Premier point : débattre sur l’école n’est pas une vaine manie hexagonale. Elle conditionne la place de notre pays parmi les nations, ou plutôt le visage de l’enseignement français dit quelque chose sur ce que nous sommes ou échouons à devenir. En effet, « si la France aujourd’hui se porte mal, si ce cher et vieux pays semble méconnaissable, incapable de parler au monde, incapable de se forger un destin, et de représenter encore quelque chose pour son peuple, si nul ne semble en mesure de proposer une alternative politique au marasme économique, idéologique et culturel qui peu à peu l’étouffe, c’est aussi parce que l’école n’est plus l’école de la République ».

Deuxième point : l’éducation nationale ne sert pas exclusivement à former des « travailleurs adaptés ». Elle a aussi et d’abord pour mission de former des citoyens. C’est donc un mauvais calcul que de faire passer à la trappe l’apprentissage des « savoirs classiques ». Et ce d’autant plus que la « culture générale » constitue le meilleur atout pour des jeunes gens qui veulent s’intégrer au mieux dans l’économie de la connaissance…

Troisième point : tant que l’on s’acharnera à vouloir convaincre que l’école peut se passer du respect des conditions élémentaires de la transmission, on continuera d’aggraver l’échec scolaire. Natacha Polony le rappelle avec force : « Au nom d’une idéologie libertaire selon laquelle les savoirs que l’on transmet relèveraient de l’endoctrinement et brideraient la créativité et l’originalité du moi, on a peu à peu évacué tout ce qui ressemblait à des connaissances, au profit de vagues pratiques appelées « savoir-faire », après un passage où l’enjeu principal était d’« apprendre à apprendre ». » Même si l’on peut, bien évidemment, apprendre en s’amusant (ou utiliser les nombreuses options offertes par une pédagogie inventive pour rendre l’acquisition du savoir moins austère), il est clair que le divertissement (le school-tainment en somme…) ne constitue pas le but du processus d’instruction…

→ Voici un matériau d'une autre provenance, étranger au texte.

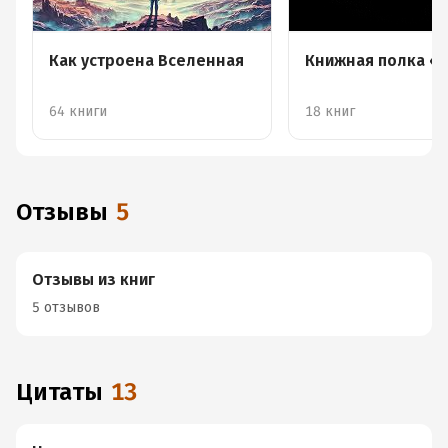
Как устроена Вселенная
Книжная полка «
64 книги
18 книг
Отзывы
5
Отзывы из книг
5 отзывов
Цитаты
13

Au passage, dans le modèle « pédagogiste », l’origine sociale des élèves influence leur avenir puisque l’école ne constitue plus le lieu où l’on offre les connaissances. Dès lors, dans quel endroit la trouveraient-ils ? Pour ceux dont les parents peuvent suppléer aux carences scolaires par des cours particuliers, l’affaire n’est pas grave, mais pour les autres ?...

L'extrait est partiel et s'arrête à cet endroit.